*** Data supplied Section Begins ***

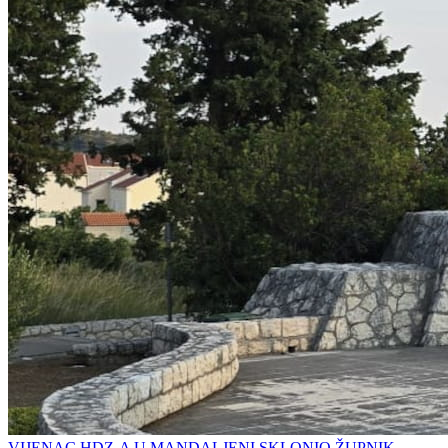
VIJENAC HDZ-A U MANDALJENI SKLONIO ŽUPNIK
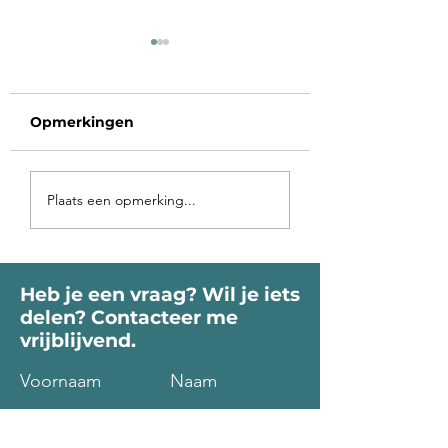
Opmerkingen
Voorbij de poort
Op vakantie in 
Plaats een opmerking...
roept je Ziel
binnen-land
Heb je een vraag? Wil je iets
delen? Contacteer me
vrijblijvend.
Voornaam
Naam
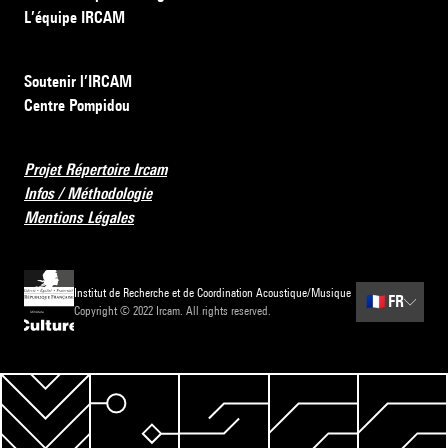
L’équipe IRCAM
Soutenir l’IRCAM
Centre Pompidou
Projet Répertoire Ircam
Infos / Méthodologie
Mentions Légales
Institut de Recherche et de Coordination Acoustique/Musique
🇫🇷
FR
Copyright © 2022 Ircam. All rights reserved.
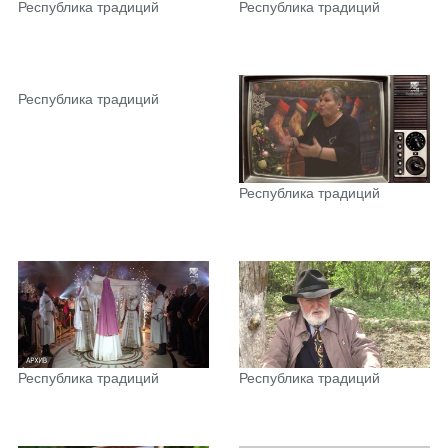
Республика традиций
Республика традиций
Республика традиций
Республика традиций
Республика традиций
Республика традиций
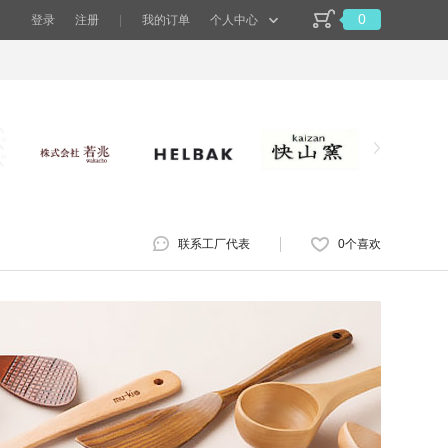
0
登录
注册
|
我的订单
个人中心
联系工厂代表
0
个喜欢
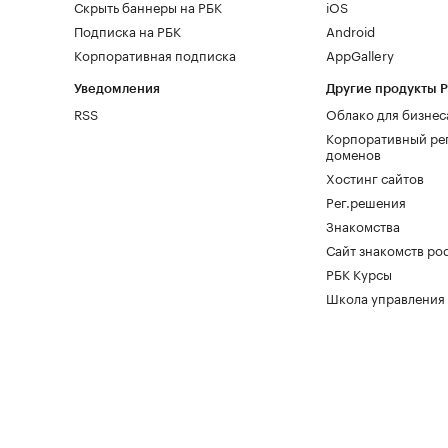
Скрыть баннеры на РБК
iOS
Подписка на РБК
Android
Корпоративная подписка
AppGallery
Уведомления
Другие продукты 
RSS
Облако для бизнес
Корпоративный ре
доменов
Хостинг сайтов
Рег.решения
Знакомства
Сайт знакомств pod
РБК Курсы
Школа управления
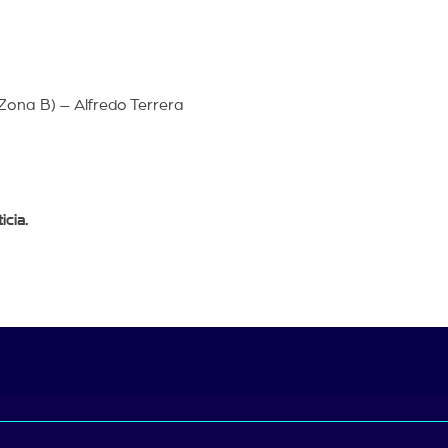
Zona B) – Alfredo Terrera
icia
.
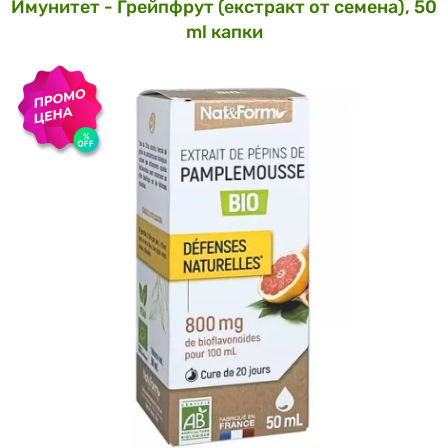
Имунитет - Грейпфрут (екстракт от семена), 50
ml капки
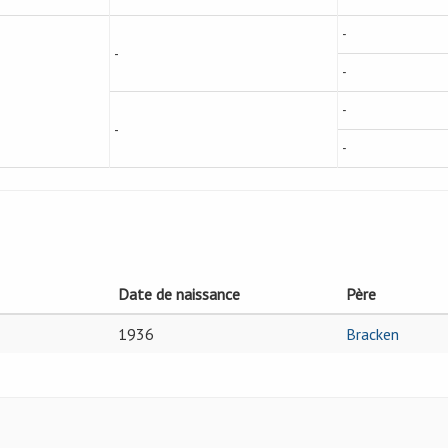
-
-
-
-
-
-
Date de naissance
Père
1936
Bracken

*** Data supplied Section Ends ***

## To do
Reproduce each line of the records above, exactly and without pictures.

## Answer to this task
VIJENAC HDZ-A U MANDALJENI SKLONIO ŽUPNIK
Opmerkingen
Voorbij de poort
Op vakantie in 
Plaats een opmerking...
roept je Ziel
binnen-land
Heb je een vraag? Wil je iets
delen? Contacteer me
vrijblijvend.
Voornaam
Naam
L’équipe IRCAM
Soutenir l’IRCAM
Centre Pompidou
Projet Répertoire Ircam
Infos / Méthodologie
Mentions Légales
Institut de Recherche et de Coordination Acoustique/Musique
🇫🇷
FR
Copyright © 2022 Ircam. All rights reserved.
Республика традиций
Республика традиций
Республика традиций
Республика традиций
Республика традиций
Республика традиций
0
登录
注册
|
我的订单
个人中心
联系工厂代表
0
个喜欢
Скрыть баннеры на РБК
iOS
Подписка на РБК
Android
Корпоративная подписка
AppGallery
Уведомления
Другие продукты 
RSS
Облако для бизнес
Корпоративный ре
доменов
Хостинг сайтов
Рег.решения
Знакомства
Сайт знакомств pod
РБК Курсы
Школа управления
Zona B) – Alfredo Terrera
icia
.
Имунитет - Грейпфрут (екстракт от семена), 50
ml капки
-
-
-
-
-
-
Date de naissance
Père
1936
Bracken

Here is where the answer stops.